2. Bagaimana sikap mereka dalam meriwayatkan hadits ?
3. Bagaimana cara sahabat meriwayatkan hadits ?
BAB II
PEMBAHASAN
2. Periwayatan Ma’nawi
Diantara para sahabat lainnya ada yang berpendapat, bahwa dalam keadaan
darurat, karna tidak hafal persis seperti yang diwurudkan oleh Rasulullah, boleh
meriwayatkan hadits secara maknawi. Periwayatan maknawi artinya periwayatan hadits
yang matannya tidak persis sama dengan yang didengarnya dari Rasulullah, akan tetapi
isinya atau maknanya tetap sama atau terjaga secara utuh, sesuai dengan yang
dimaksudkan oleh Rasulullah. Tanpa ada perubahan sedikitpun.

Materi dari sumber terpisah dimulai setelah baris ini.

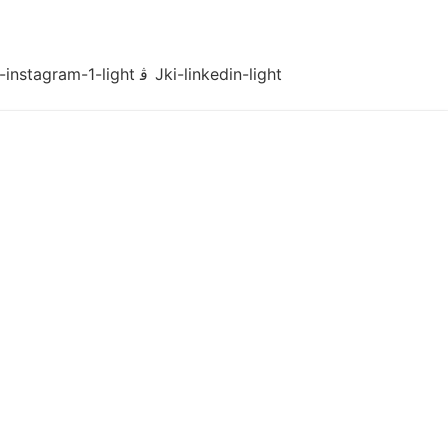
-instagram-1-light
Jki-linkedin-light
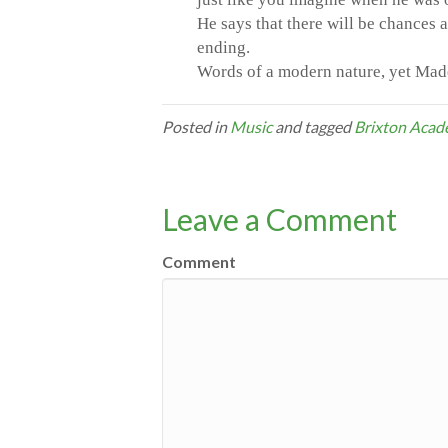
He says that there will be chances 
ending.
Words of a modern nature, yet Madch
Posted in
Music
and tagged
Brixton Aca
Leave a Comment
Comment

Meskipun demikian, para sahabat melakukannya dengan sangat hati-hati. Ibnu
Mas’ud misalnya, ketika ia meriwayatkan hadits ada istilah-istilah tertentu yang di
gunakannya untuk memperkuat panukilannya, seperti dengan kata: qala rasulullahi
hakadza (rasulullah telah bersabda begini), atau nahwan, atau qala rasulullah qariban
min hadza.[16]
Periwayatan hadits dengan maknawi akan mengakibatkan munculnya hadits-
hadits yang redaksinya antara satu hadits dengan hadits lainnya berbeda-beda,
meskipun maksud atau maknanya sama. Hal ini sangat tergantung kepada para sahabat
atau generasi berikutnya yang meriwayatkan hadits tersebut.

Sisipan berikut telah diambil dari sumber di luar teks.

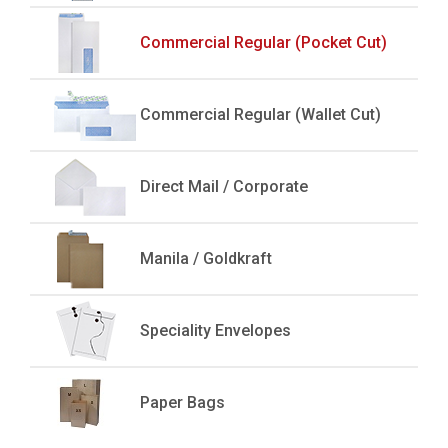
Commercial Regular (Pocket Cut)
Commercial Regular (Wallet Cut)
Direct Mail / Corporate
Manila / Goldkraft
Speciality Envelopes
Paper Bags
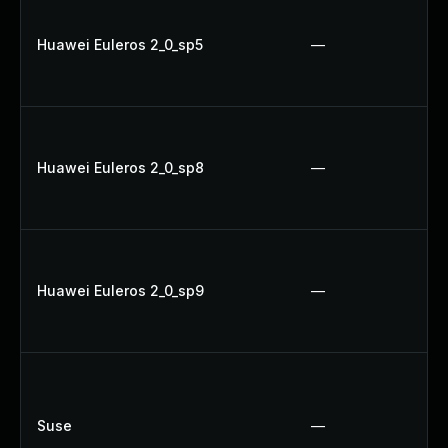
Huawei Euleros 2_0_sp5
—
Huawei Euleros 2_0_sp8
—
Huawei Euleros 2_0_sp9
—
Suse
—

Karakteristik yang menonjol pada era sahabat ini adalah, bahwa para sahabat
memiliki komitmen yang kuat terhadap kitab Allah. Mereka memeliharanya dalam
lembaran mushaf, dan dalam hati mereka. Kehati-hatiannya terhadap kitab ini juga
diberlakukan terhadap sunnah meskipun di satu sisi ada larangan dari Nabi untuk
menuliskannya. Meskipun demikian mereka berupaya mempertahankan keotentikan
kedua-duanya. Setelah Al-Kitab ini terkumpul dalam satu suhuf, mereka baru berani
menuliskan Sunnah Nabi SAW.[17]
BAB III
PENUTUP
A. Kesimpulan
Dari pembahasan diatas dapatlah kami simpulkan bahwa Periwayatan hadits masa
Khulafaur Rasyidin tersebar secara terbatas dan penulisan hadits pun masih belum
dilakukan secara resmi. Dan bahkan pada masa itu, Umar melarang para sahabat untuk
memperbanyak meriwayatkan hadits, dan sebaliknya, Umar menekankan agar para
sahabat mengerahkan perhatiannya untuk menyebarluaskan Al-Qur’an.

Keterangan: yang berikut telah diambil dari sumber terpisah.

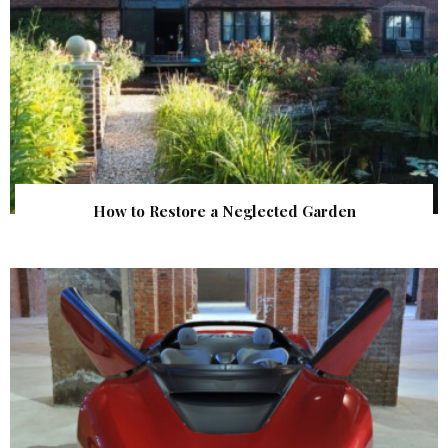
How to Restore a Neglected Garden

Pada masa ini para khalifah menunjukkan kehati-hatiannya dalam periwayatan
hadits, Karakteristik yang menonjol pada era sahabat ini adalah, bahwa para sahabat
memiliki komitmen yang kuat terhadap kitab Allah. Mereka memeliharanya dalam
lembaran mushaf, dan dalam hati mereka. Kehati-hatiannya terhadap kitab ini juga
diberlakukan terhadap sunnah meskipun di satu sisi ada larangan dari Nabi untuk
menuliskannya. Meskipun demikian mereka berupaya mempertahankan keotentikan
kedua-duanya. Setelah Al-Kitab ini terkumpul dalam satu suhuf, mereka baru berani
menuliskan Sunnah Nabi SAW.
Adapun dalam periwayatan, para sahabat mempunyai dua jalan, yaitu:
1. Dengan lafaz asli, yakni menurut lafazh yang mereka terima dari Nabi, yang mereka
hafal benar lafaz dari Nabi. SAW.
2. Dengan maknanya saja, yakni mereka meriwayatkan maknanya karena tidak hafal
lafazh yang asli dari Nabi SAW.
B. Saran
Demikianlah makalah “Periwayatan Hadits Masa Khalifah” ini, semoga dapat
jadikan informasi untuk kita semua. Pemakalah menyadari masih banyak kekurangan
dalm makalah ini baik dari segi penulisan maupun isinya, oleh karena itu kami
harapkan saran dan kritikan dari teman-teman maupun dosen pengampu yang bersifat
membangun untuk lebik baik dimasa yang akan datang.